In 2005, Rolling Stone Magazine ranked Are You Experienced at number 15 on their list of ‘The 500 Greatest Albums of All Time’. The album sold more than one million copies within seven months of its release.

Songs from the album including Purple Haze, Foxy Lady, Hey Joe, and The Wind Cries Mary also placed in the Rolling Stone Magazine of the 500 Greatest Songs of All Time. In a 1967 interview Hendrix discusses Purple Haze, “I dream a lot and I put my dreams down as songs. I wrote one called First Look Around the Corner and another called The Purple Haze, which was about a dream I had that I was walking under the sea.”

 

Are You Experienced, named the greatest guitar album of all time by Mojo Magazine, was one of 50 recordings chosen by the Library of Congress to be added to the National Recording Registry, which selects recordings annually that are "culturally, historically, or aesthetically significant”.

 

 

Axis: Bold As Love

 

Jimi’s sophomore effort was released on December 1, 1967 in order to fulfill a contractual obligation of having to deliver a second album by the year’s end. With Axis: Bold as Love, Hendrix further explored the outer limits of psychedelic music. But where their debut album explored the territory via rock and blues, Axis: Bold as Love incorporated sounds from all over the stratosphere: jazz, lounge, pop, R&B, outer space.
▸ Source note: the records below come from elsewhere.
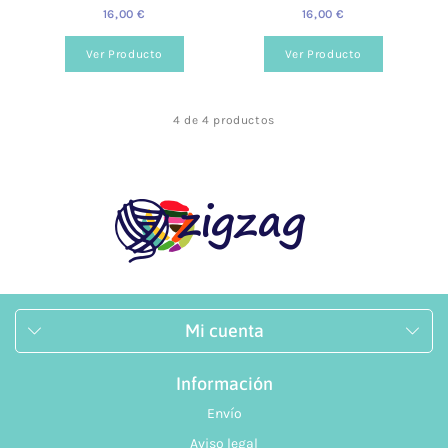
16,00 €
16,00 €
Ver Producto
Ver Producto
4 de 4 productos
Mi cuenta
Información
Envío
Aviso legal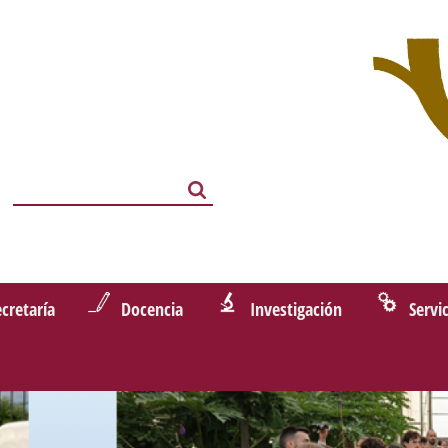
Search
Search
ecretaría
Docencia
Investigación
Servi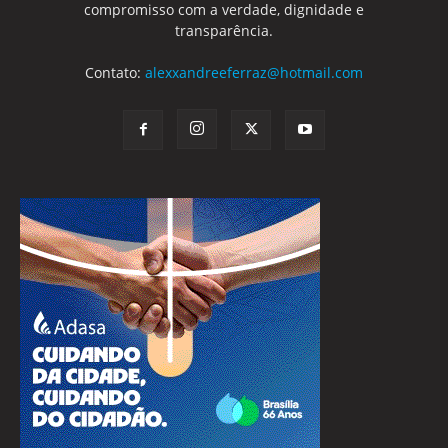
compromisso com a verdade, dignidade e
transparência.
Contato:
alexxandreeferraz@hotmail.com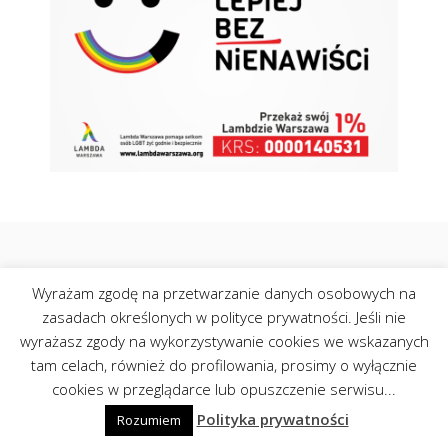
Kontakt
Polityka Cookies
Wyrażam zgodę na przetwarzanie danych osobowych na
©Centrumopinii.pl 2026
zasadach określonych w polityce prywatności. Jeśli nie
wyrażasz zgody na wykorzystywanie cookies we wskazanych
tam celach, również do profilowania, prosimy o wyłącznie
cookies w przeglądarce lub opuszczenie serwisu...
Polityka prywatności
Rozumiem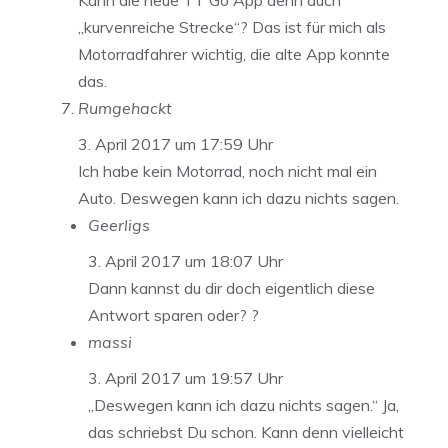
Kann die neue TT Go App denn auch
„kurvenreiche Strecke“? Das ist für mich als
Motorradfahrer wichtig, die alte App konnte
das.
Rumgehackt
3. April 2017 um 17:59 Uhr
Ich habe kein Motorrad, noch nicht mal ein
Auto. Deswegen kann ich dazu nichts sagen.
Geerligs
3. April 2017 um 18:07 Uhr
Dann kannst du dir doch eigentlich diese
Antwort sparen oder? ?
massi
3. April 2017 um 19:57 Uhr
„Deswegen kann ich dazu nichts sagen.“ Ja,
das schriebst Du schon. Kann denn vielleicht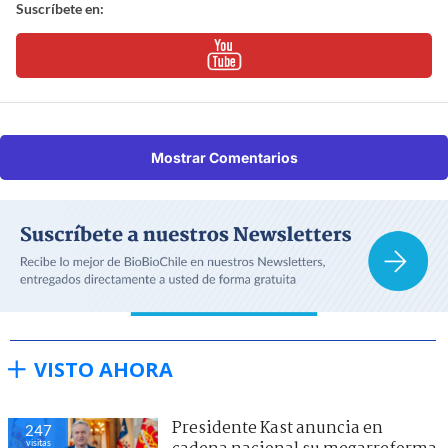
Suscríbete en:
Mostrar Comentarios
VISTO AHORA
Presidente Kast anuncia en
247
visitas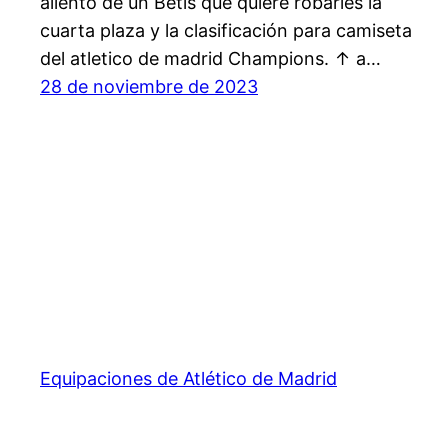
aliento de un Betis que quiere robarles la
cuarta plaza y la clasificación para camiseta
del atletico de madrid Champions. ↑ a…
28 de noviembre de 2023
Equipaciones de Atlético de Madrid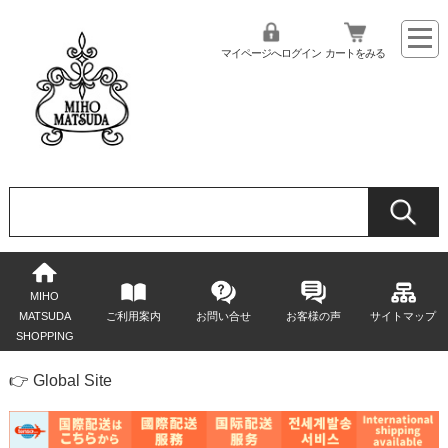
マイページへログイン
カートをみる
MIHO
MATSUDA
ご利用案内
お問い合せ
お客様の声
サイトマップ
SHOPPING
👉 Global Site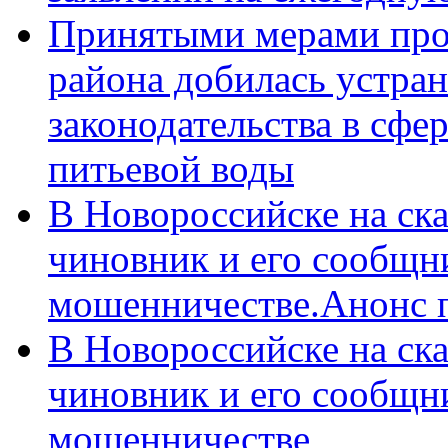
Принятыми мерами про
района добилась устра
законодательства в сфер
питьевой воды
В Новороссийске на ск
чиновник и его сообщн
мошенничестве.Анонс 
В Новороссийске на ск
чиновник и его сообщн
мошенничестве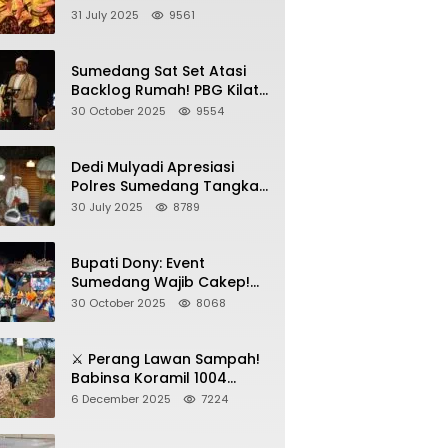
Sumedang, Gebyar HAN
31 July 2025
9561
2025 Dihadiri Bupati dan
Wabup
Sumedang Sat Set Atasi
Backlog Rumah! PBG Kilat
+ KUR Perumahan Jadi
30 October 2025
9554
Kunci!
Dedi Mulyadi Apresiasi
Polres Sumedang Tangkap
Wartawan Gadungan
30 July 2025
8789
Pemeras Kades
Bupati Dony: Event
Sumedang Wajib Cakep!
Sosialisasi Wajib Nempel
30 October 2025
8068
ke Seni Budaya!
⚔️ Perang Lawan Sampah!
Babinsa Koramil 1004
Tanjungsari Pimpin Warga
6 December 2025
7224
Bersihkan Gorong-Gorong
& Plastik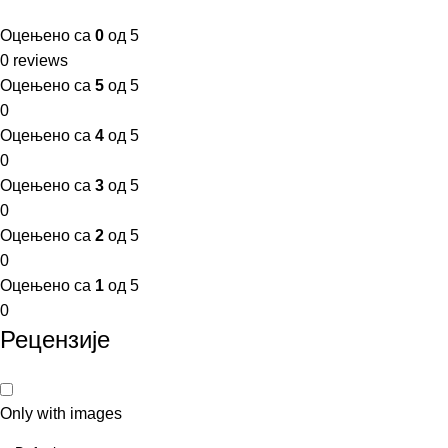
Оцењено са
0
од 5
0 reviews
Оцењено са
5
од 5
0
Оцењено са
4
од 5
0
Оцењено са
3
од 5
0
Оцењено са
2
од 5
0
Оцењено са
1
од 5
0
Рецензије
Only with images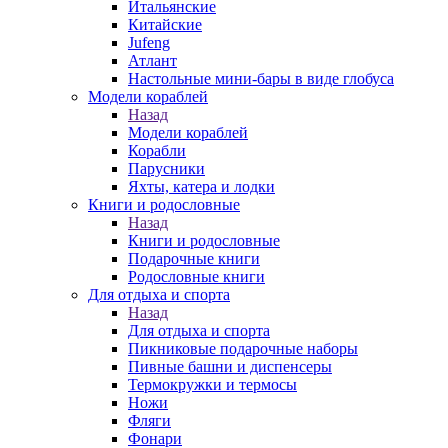
Итальянские
Китайские
Jufeng
Атлант
Настольные мини-бары в виде глобуса
Модели кораблей
Назад
Модели кораблей
Корабли
Парусники
Яхты, катера и лодки
Книги и родословные
Назад
Книги и родословные
Подарочные книги
Родословные книги
Для отдыха и спорта
Назад
Для отдыха и спорта
Пикниковые подарочные наборы
Пивные башни и диспенсеры
Термокружки и термосы
Ножи
Фляги
Фонари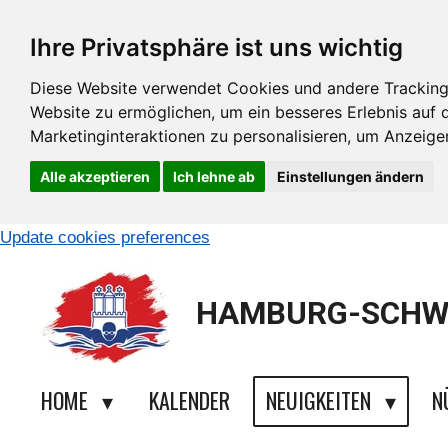
Zum
Ihre Privatsphäre ist uns wichtig
Hauptinhalt
springen
Diese Website verwendet Cookies und andere Tracking
Website zu ermöglichen
,
um ein besseres Erlebnis auf 
Marketinginteraktionen zu personalisieren
,
um Anzeigen 
Alle akzeptieren
Ich lehne ab
Einstellungen ändern
Update cookies preferences
HAMBURG-SCHW
HOME
KALENDER
NEUIGKEITEN
N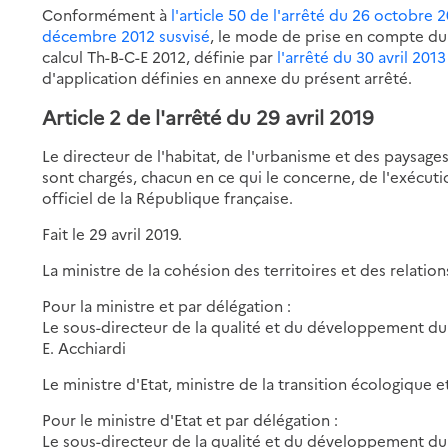
Conformément à
l'article 50 de l'arrêté du 26 octobre 
décembre 2012 susvisé
, le mode de prise en compte d
calcul Th-B-C-E 2012, définie par
l'arrêté du 30 avril 2013
d'application définies en annexe du présent arrêté.
Article 2 de l'arrêté du 29 avril 2019
Le directeur de l'habitat, de l'urbanisme et des paysages
sont chargés, chacun en ce qui le concerne, de l'exécuti
officiel de la République française.
Fait le 29 avril 2019.
La ministre de la cohésion des territoires et des relations
Pour la ministre et par délégation :
Le sous-directeur de la qualité et du développement dur
E. Acchiardi
Le ministre d'Etat, ministre de la transition écologique et
Pour le ministre d'Etat et par délégation :
Le sous-directeur de la qualité et du développement dur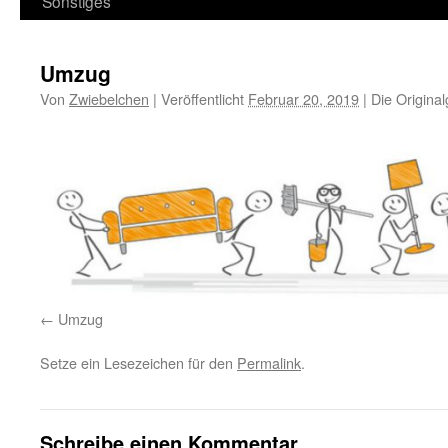
Sonstiges
Umzug
Von
Zwiebelchen
|
Veröffentlicht
Februar 20, 2019
|
Die Origina
Umzug
Setze ein Lesezeichen für den
Permalink
.
Schreibe einen Kommentar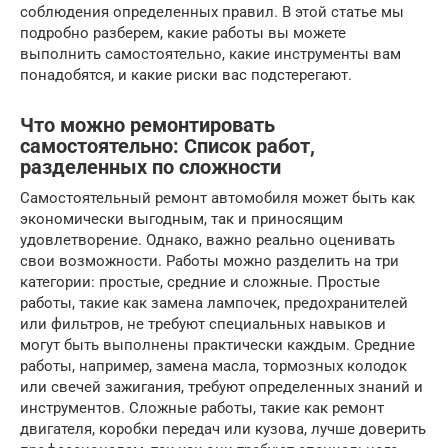
соблюдения определенных правил. В этой статье мы
подробно разберем, какие работы вы можете
выполнить самостоятельно, какие инструменты вам
понадобятся, и какие риски вас подстерегают.
Что можно ремонтировать
самостоятельно: Список работ,
разделенных по сложности
Самостоятельный ремонт автомобиля может быть как
экономически выгодным, так и приносящим
удовлетворение. Однако, важно реально оценивать
свои возможности. Работы можно разделить на три
категории: простые, средние и сложные. Простые
работы, такие как замена лампочек, предохранителей
или фильтров, не требуют специальных навыков и
могут быть выполнены практически каждым. Средние
работы, например, замена масла, тормозных колодок
или свечей зажигания, требуют определенных знаний и
инструментов. Сложные работы, такие как ремонт
двигателя, коробки передач или кузова, лучше доверить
It’s Hendrix’s most complex album and the middle chapter of his trilogy of studio LPs.  It’s a revolutionary record, being both Hendrix’s most focused and scattered.

 

There are some incredible songs on Axis: Spanish Castle Magic, If 6 Was 9, Castles Made of Sand, Bold As Love and especially the ballad Little Wing.  But Axis: Bold as Love is less about a collection of songs like its predecessor and more about a general mood, theme and tone built on pushing the limits of psychedelic sounds and recording techniques. 

 

According to Colin Larkin, Axis focused less on guitar playing than the previous Experience album, and more on Hendrix's "gifts as a songwriter". Reviewing Axis in 1968 for Rolling Stone, Jim Miller hailed it as "the refinement of white noise into psychedelia ... the finest voodoo album that any rock group has produced to date."

 

Axis: Bold As Love charted number 3 in the US and number 5 in the UK. The album also peaked at number 6 on the Billboard R&B chart.

 

Electric Ladyland

 

Electric Ladyland, the third and final studio album by Jimi Hendrix, was released on October 16, 1968. The 76 minute-long double album is a psychedelic journey through the blues, British Pop, Bob Dylan and everything in between. Hendrix had ambitious plans to push beyond the innovations of his first two recordings. To achieve this, Jimi labored for 13 months and severed ties with producer Chas Chandler.  It would be Jimi’s first self-produced record and his first and only No. 1 album on the Billboard 200. It would also prove to be the last studio record he would release prior to his death at age 27 in 1970.

 

"The album was precisely what Jimi had in his head," reveals his longtime engineer Eddie Kramer. "You look at all the drawings and the way he laid out the way the whole album was supposed to be, the running order of the songs. He was very specific in how he wanted Electric Ladyland to look. He wanted it to be a representation of who he was at that moment in time."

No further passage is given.